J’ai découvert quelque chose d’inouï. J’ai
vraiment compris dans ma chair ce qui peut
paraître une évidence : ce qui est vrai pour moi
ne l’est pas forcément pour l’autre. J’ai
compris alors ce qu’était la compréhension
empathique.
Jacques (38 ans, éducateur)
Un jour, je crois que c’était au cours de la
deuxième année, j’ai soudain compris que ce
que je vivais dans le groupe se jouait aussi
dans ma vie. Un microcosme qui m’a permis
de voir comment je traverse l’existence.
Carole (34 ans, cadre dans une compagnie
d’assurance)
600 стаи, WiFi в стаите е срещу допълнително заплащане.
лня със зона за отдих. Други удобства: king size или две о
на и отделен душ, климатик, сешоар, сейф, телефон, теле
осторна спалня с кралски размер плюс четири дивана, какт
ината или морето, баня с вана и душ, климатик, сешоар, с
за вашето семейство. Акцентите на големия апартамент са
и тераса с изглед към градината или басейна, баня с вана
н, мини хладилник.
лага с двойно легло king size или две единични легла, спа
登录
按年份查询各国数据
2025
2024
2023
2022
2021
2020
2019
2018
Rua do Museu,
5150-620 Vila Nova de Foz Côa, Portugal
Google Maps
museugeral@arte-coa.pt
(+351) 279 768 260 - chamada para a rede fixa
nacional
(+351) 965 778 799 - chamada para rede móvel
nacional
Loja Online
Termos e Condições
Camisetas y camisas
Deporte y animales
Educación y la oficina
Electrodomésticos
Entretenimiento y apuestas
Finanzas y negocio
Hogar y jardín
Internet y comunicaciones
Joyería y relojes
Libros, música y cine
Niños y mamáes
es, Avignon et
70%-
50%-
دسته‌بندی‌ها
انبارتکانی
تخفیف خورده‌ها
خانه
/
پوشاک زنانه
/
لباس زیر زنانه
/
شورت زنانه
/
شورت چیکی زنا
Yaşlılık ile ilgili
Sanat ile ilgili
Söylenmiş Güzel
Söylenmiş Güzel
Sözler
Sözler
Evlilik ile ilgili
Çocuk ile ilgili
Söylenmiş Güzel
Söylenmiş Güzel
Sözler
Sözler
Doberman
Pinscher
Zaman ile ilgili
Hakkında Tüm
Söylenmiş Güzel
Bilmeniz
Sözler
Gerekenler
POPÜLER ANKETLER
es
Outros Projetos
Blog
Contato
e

Your goal:
Make an exact copy of the whole listing, so that no line is lost.

Exercise answer:
J’ai découvert quelque chose d’inouï. J’ai
vraiment compris dans ma chair ce qui peut
paraître une évidence : ce qui est vrai pour moi
ne l’est pas forcément pour l’autre. J’ai
compris alors ce qu’était la compréhension
empathique.
Jacques (38 ans, éducateur)
Un jour, je crois que c’était au cours de la
deuxième année, j’ai soudain compris que ce
que je vivais dans le groupe se jouait aussi
dans ma vie. Un microcosme qui m’a permis
de voir comment je traverse l’existence.
Carole (34 ans, cadre dans une compagnie
d’assurance)
600 стаи, WiFi в стаите е срещу допълнително заплащане.
лня със зона за отдих. Други удобства: king size или две о
на и отделен душ, климатик, сешоар, сейф, телефон, теле
осторна спалня с кралски размер плюс четири дивана, какт
ината или морето, баня с вана и душ, климатик, сешоар, с
за вашето семейство. Акцентите на големия апартамент са
и тераса с изглед към градината или басейна, баня с вана
н, мини хладилник.
лага с двойно легло king size или две единични легла, спа
登录
按年份查询各国数据
2025
2024
2023
2022
2021
2020
2019
2018
Rua do Museu,
5150-620 Vila Nova de Foz Côa, Portugal
Google Maps
museugeral@arte-coa.pt
(+351) 279 768 260 - chamada para a rede fixa
nacional
(+351) 965 778 799 - chamada para rede móvel
nacional
Loja Online
Termos e Condições
Camisetas y camisas
Deporte y animales
Educación y la oficina
Electrodomésticos
Entretenimiento y apuestas
Finanzas y negocio
Hogar y jardín
Internet y comunicaciones
Joyería y relojes
Libros, música y cine
Niños y mamáes
es, Avignon et
70%-
50%-
دسته‌بندی‌ها
انبارتکانی
تخفیف خورده‌ها
خانه
/
پوشاک زنانه
/
لباس زیر زنانه
/
شورت زنانه
/
شورت چیکی زنا
Yaşlılık ile ilgili
Sanat ile ilgili
Söylenmiş Güzel
Söylenmiş Güzel
Sözler
Sözler
Evlilik ile ilgili
Çocuk ile ilgili
Söylenmiş Güzel
Söylenmiş Güzel
Sözler
Sözler
Doberman
Pinscher
Zaman ile ilgili
Hakkında Tüm
Söylenmiş Güzel
Bilmeniz
Sözler
Gerekenler
POPÜLER ANKETLER
es
Outros Projetos
Blog
Contato
e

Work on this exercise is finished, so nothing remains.